[Records excerpted from a collection]
Content starts

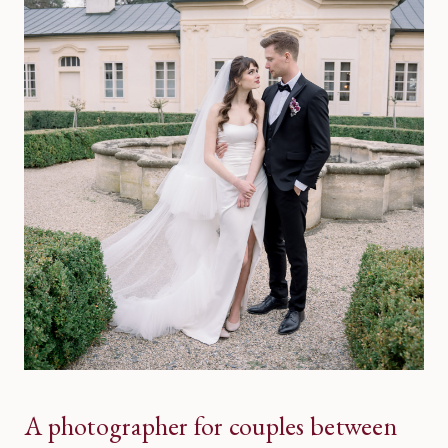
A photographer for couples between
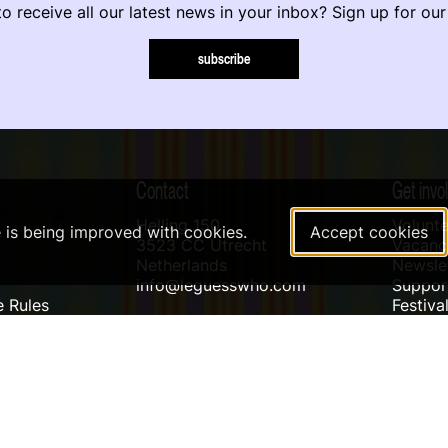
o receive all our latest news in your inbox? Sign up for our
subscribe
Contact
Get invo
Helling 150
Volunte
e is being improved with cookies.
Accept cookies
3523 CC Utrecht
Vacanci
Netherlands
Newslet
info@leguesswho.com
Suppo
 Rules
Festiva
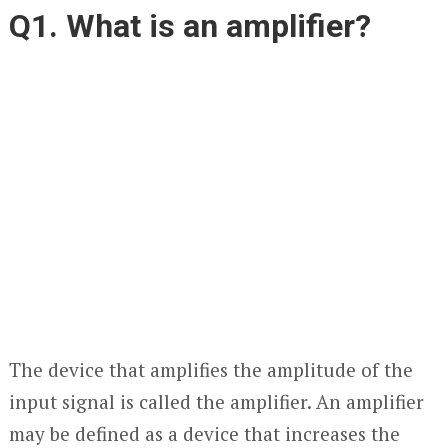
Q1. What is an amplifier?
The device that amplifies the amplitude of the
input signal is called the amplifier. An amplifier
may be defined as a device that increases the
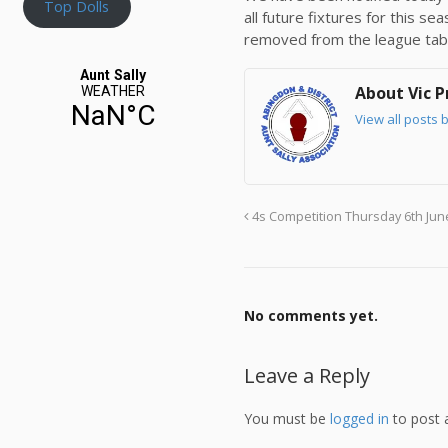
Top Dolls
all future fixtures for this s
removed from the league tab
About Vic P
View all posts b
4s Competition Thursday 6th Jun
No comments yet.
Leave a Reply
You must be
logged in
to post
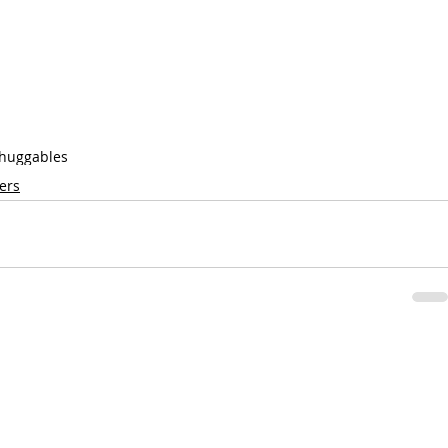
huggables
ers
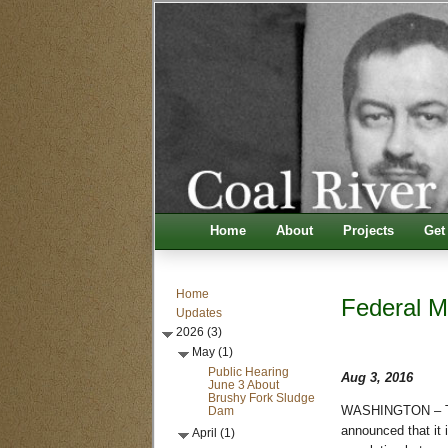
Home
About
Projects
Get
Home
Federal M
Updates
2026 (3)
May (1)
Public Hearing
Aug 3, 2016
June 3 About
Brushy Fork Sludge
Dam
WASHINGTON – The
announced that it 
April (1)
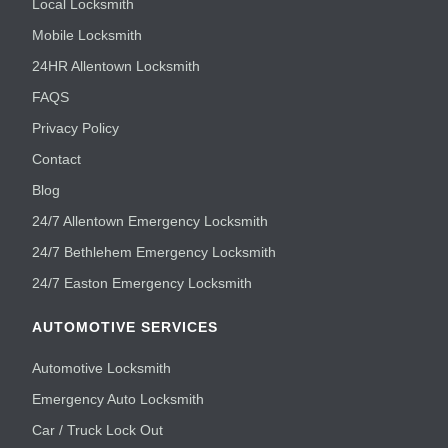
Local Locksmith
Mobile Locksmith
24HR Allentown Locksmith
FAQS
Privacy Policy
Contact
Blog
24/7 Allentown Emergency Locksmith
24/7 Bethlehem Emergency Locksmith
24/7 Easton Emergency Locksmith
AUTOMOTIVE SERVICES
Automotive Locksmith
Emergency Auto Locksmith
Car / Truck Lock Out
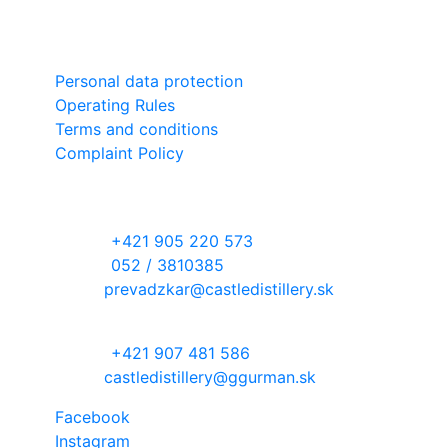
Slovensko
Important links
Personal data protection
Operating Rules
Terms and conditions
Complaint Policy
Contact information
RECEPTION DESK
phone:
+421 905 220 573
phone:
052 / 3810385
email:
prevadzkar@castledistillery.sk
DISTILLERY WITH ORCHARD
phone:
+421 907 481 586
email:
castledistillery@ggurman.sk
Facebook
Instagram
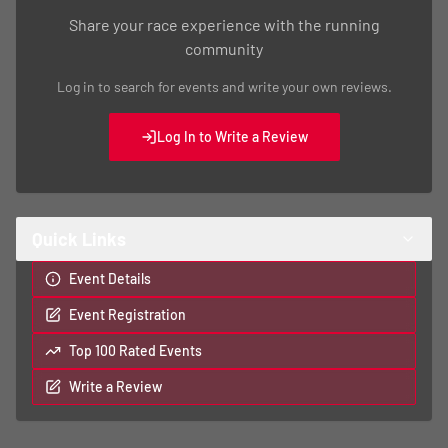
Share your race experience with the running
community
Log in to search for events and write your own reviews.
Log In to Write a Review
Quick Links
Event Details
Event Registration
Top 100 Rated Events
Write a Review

Content ends
Content starts

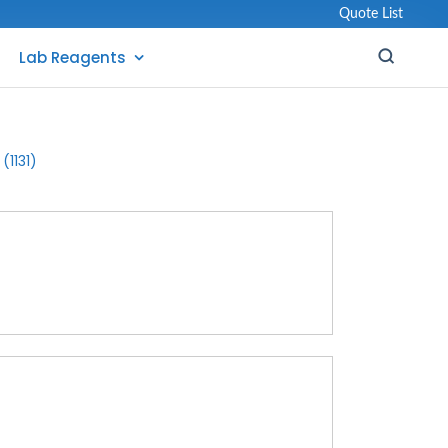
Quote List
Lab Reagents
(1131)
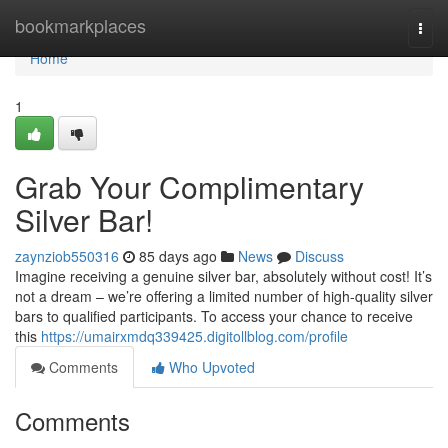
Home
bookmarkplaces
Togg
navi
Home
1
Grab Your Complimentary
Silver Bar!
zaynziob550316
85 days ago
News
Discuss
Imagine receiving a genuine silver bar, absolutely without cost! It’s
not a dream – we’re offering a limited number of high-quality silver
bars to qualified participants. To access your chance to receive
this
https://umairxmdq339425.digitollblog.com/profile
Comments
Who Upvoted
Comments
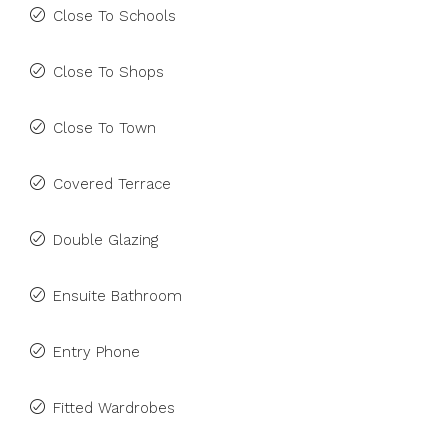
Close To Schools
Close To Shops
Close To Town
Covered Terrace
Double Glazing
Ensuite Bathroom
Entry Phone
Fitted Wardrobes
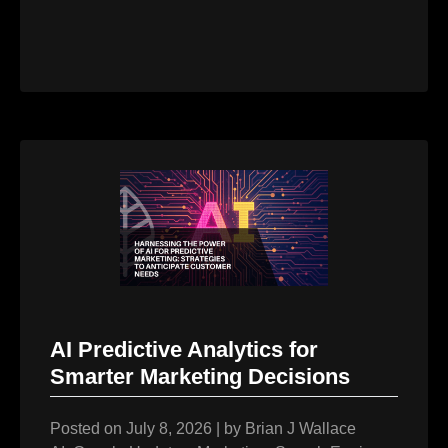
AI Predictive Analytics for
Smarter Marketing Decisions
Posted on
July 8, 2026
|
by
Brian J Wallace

Content ends
Content starts

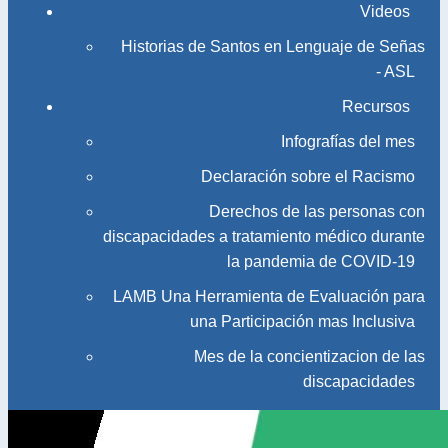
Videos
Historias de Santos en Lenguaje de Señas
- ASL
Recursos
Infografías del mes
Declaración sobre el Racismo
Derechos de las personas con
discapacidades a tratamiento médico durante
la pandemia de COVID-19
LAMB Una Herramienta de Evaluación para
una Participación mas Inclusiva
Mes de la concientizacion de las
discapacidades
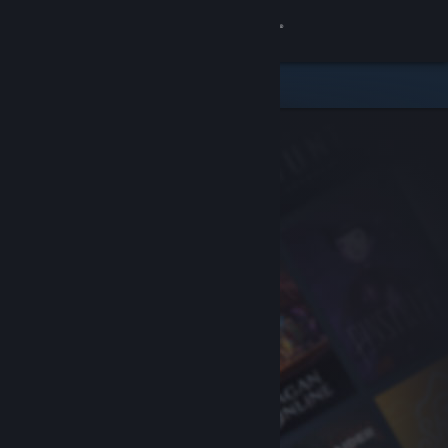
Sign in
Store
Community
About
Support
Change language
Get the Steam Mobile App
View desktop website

Content ends

Activity:
Leaving pictures out, output the lines of the data above from the one with "la pandemia de COVID-19" through the one with "View desktop website", word for word.

Completed task:
la pandemia de COVID-19
LAMB Una Herramienta de Evaluación para
una Participación mas Inclusiva
Mes de la concientizacion de las
discapacidades
Sign in
Store
Community
About
Support
Change language
Get the Steam Mobile App
View desktop website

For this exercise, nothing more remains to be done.